COUR D'APPEL D'AIX EN PROVENCE

9e Chambre B

ARRÊT AU FOND

DU 14 MARS 2014

N°2014/

Rôle N° 12/03474

SA THERBIO

C/

[J] [G]

Grosse délivrée le :

à :

Me Jean philippe PASSANANTE, avocat au barreau d'AIX-EN-PROVENCE

Me Jean-louis BONNABEL, avocat au barreau de MARSEILLE

Copie certifiée conforme délivrée aux parties le :

Décision déférée à la Cour :

Jugement du Conseil de Prud'hommes - Formation paritaire d'AIX-EN-PROVENCE - section E - en date du 17 Janvier 2012, enregistré au répertoire général sous le n° 10/1249.

APPELANTE

SA THERBIO, demeurant [Adresse 2]

représentée par Me Jean philippe PASSANANTE, avocat au barreau d'AIX-EN-PROVENCE substitué par Me BONETTON, avocat au barreau d'AIX-EN-PROVENCE

INTIME

Monsieur [J] [G], demeurant [Adresse 1]

représenté par Me Jean-louis BONNABEL, avocat au barreau de MARSEILLE

*-*-*-*-*

COMPOSITION DE LA COUR

En application des dispositions de l'article 945-1 du Code de Procédure Civile, l'affaire a été débattue le 29 Janvier 2014, en audience publique, les parties ne s'y étant pas opposées, devant Madame Nathalie VAUCHERET, Conseiller, chargé d'instruire l'affaire.

Ce magistrat a rendu compte des plaidoiries dans le délibéré de la Cour composée de :

Madame Bernadette BERTHON, Président de chambre

Monsieur Philippe ASNARD, Conseiller

Madame Nathalie VAUCHERET, Conseiller

Greffier lors des débats : Monsieur Guy MELLE.

Les parties ont été avisées que le prononcé public de la décision aurait lieu par mise à disposition au greffe le 14 Mars 2014

ARRÊT

Contradictoire,

Prononcé par mise à disposition au greffe le 14 Mars 2014

Signé par Madame Bernadette BERTHON, Président de chambre et Monsieur Guy MELLE, greffier auquel la minute de la décision a été remise par le magistrat signataire.

FAITS ET PROCEDURE

[J] [G] a été engagé le 5 mars 2007 en qualité de directeur général adjoint, cadre position III B, coefficient 180, par la SA Sodetrex, moyennant une rémunération fixe annuelle brute de 80 000 €.

Les relations contractuelles sont régies par la convention collective nationale des ingénieurs et cadres de la métallurgie.

La SA Sodetrex, dont le seul actionnaire était la SA Theolia, société mère du groupe Theolia, est devenue par simple changement de dénomination sociale, la SA Therbio en juillet 2007.

Le groupe Theolia est composé de diverses sociétés appartenant soit à son «  pôle environnement », soit à son « pôle éolien ».
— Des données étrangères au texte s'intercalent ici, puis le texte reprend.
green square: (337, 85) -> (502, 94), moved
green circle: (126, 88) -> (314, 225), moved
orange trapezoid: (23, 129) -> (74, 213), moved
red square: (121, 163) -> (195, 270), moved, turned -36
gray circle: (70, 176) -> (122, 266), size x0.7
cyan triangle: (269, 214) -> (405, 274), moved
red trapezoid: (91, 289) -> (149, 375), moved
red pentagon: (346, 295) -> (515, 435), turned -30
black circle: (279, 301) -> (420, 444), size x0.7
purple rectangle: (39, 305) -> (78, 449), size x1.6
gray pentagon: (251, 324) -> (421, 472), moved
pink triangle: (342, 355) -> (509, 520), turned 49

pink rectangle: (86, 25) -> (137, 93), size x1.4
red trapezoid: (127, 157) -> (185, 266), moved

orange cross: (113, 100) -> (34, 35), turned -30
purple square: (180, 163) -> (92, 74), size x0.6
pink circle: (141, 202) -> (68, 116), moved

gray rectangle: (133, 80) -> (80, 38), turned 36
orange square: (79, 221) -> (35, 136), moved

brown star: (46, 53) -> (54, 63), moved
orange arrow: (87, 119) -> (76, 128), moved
A l'époque des faits, le pôle environnement du groupe Theolia comprenait, outre la SA Therbio et sa filiale Ecoval 30 qui détient une délégation de service public en matière de traitement des déchets, Seres Environnement, société spécialisée dans la conception et la fabrication d'équipements environnementaux d'analyses ainsi que Ecoval Technology, société spécialisée dans le traitement de l'eau.

[J] [G] a exercé différents mandats sociaux au sein des sociétés du pôle environnement du groupe Theolia. Il a ainsi été nommé :

-le 3 mai 2007, représentant permanent de Sodetrex au conseil d'administration d'Ecoval 30,

-le 28 septembre 2007, administrateur de Therbio,

-le 23 novembre 2007, président de la SAS Seres Environnement,

-le 13 octobre 2008, président du conseil d'administration et directeur général de Seres Environnement Maghreb,

-le 19 décembre 2008, président du conseil d'administration de Seres Environnement Technology (BEIJING).
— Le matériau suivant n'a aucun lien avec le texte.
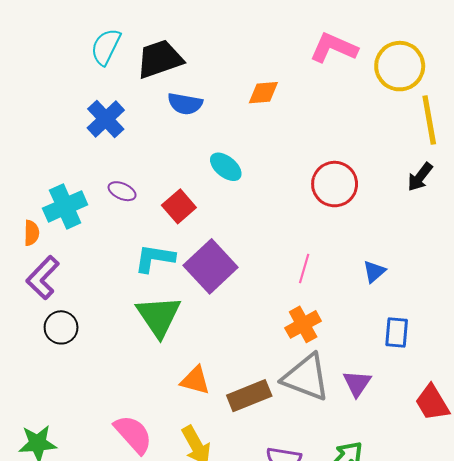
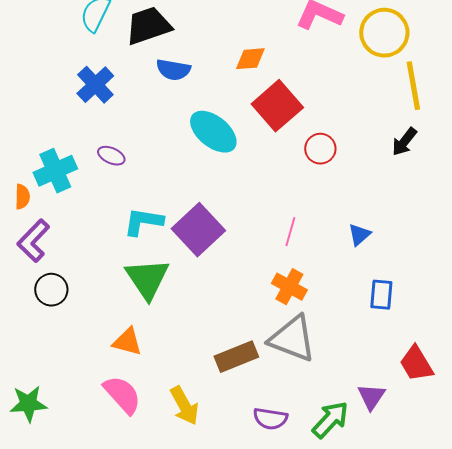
cyan ellipse: (226, 167) -> (213, 132), size x1.5
red circle: (335, 184) -> (320, 149), size x0.7
red square: (179, 206) -> (277, 106), moved, size x1.5
orange cross: (303, 324) -> (289, 287), turned -32
orange triangle: (195, 380) -> (127, 342), moved
purple triangle: (357, 383) -> (371, 397), moved

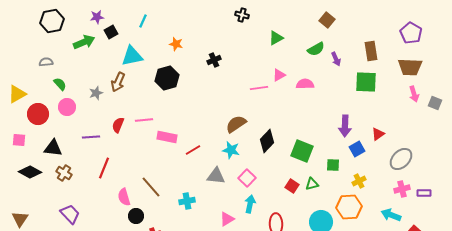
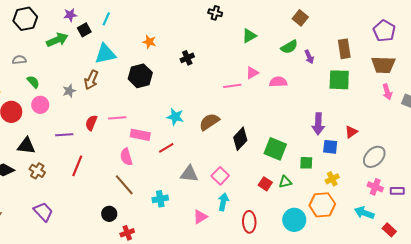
cyan line: (143, 21) -> (106, 19), moved
blue square: (357, 149) -> (330, 147), turned 35
cyan star: (231, 150) -> (175, 117), moved
pink cross: (402, 189) -> (375, 187), turned 35
pink semicircle: (124, 197) -> (126, 157), moved

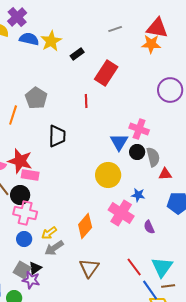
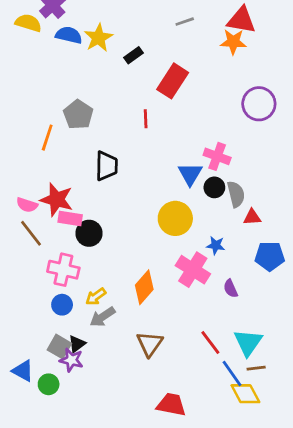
black circle: (20, 195) -> (89, 233), moved

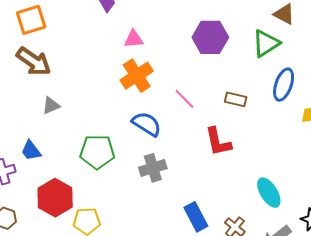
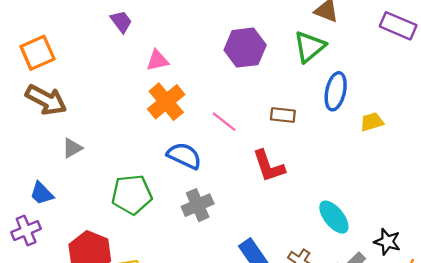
blue trapezoid: (31, 151) -> (42, 193), moved

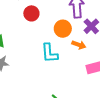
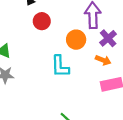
orange arrow: (79, 45) -> (103, 60), moved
A compter de 2008, le groupe Theolia a été contraint de réorganiser son pôle environnement. La SA Therbio, a quant à elle, dû abandonner son activité « montage d'affaires » et se séparer de l'ensemble de ses salariés dans le cadre de mutations concertées au sein du groupe mais aussi dans le cadre de licenciements pour motif économique.

[J] [G], ayant refusé de rejoindre une autre société du groupe, est resté l'unique salarié de la SA Therbio, dont l'activité a été réorientée vers la prestation de services à destination des autres sociétés du pôle environnement et, notamment, de la société Seres Environnement.

Son salaire était ainsi refacturé par la SA Therbio aux sociétés du pôle environnement en fonction du temps de travail réel passé sur chacune des sociétés bénéficiaires de ses services, précision étant faite que 70 % de son salaire étaient refacturés à la société Seres Environnement.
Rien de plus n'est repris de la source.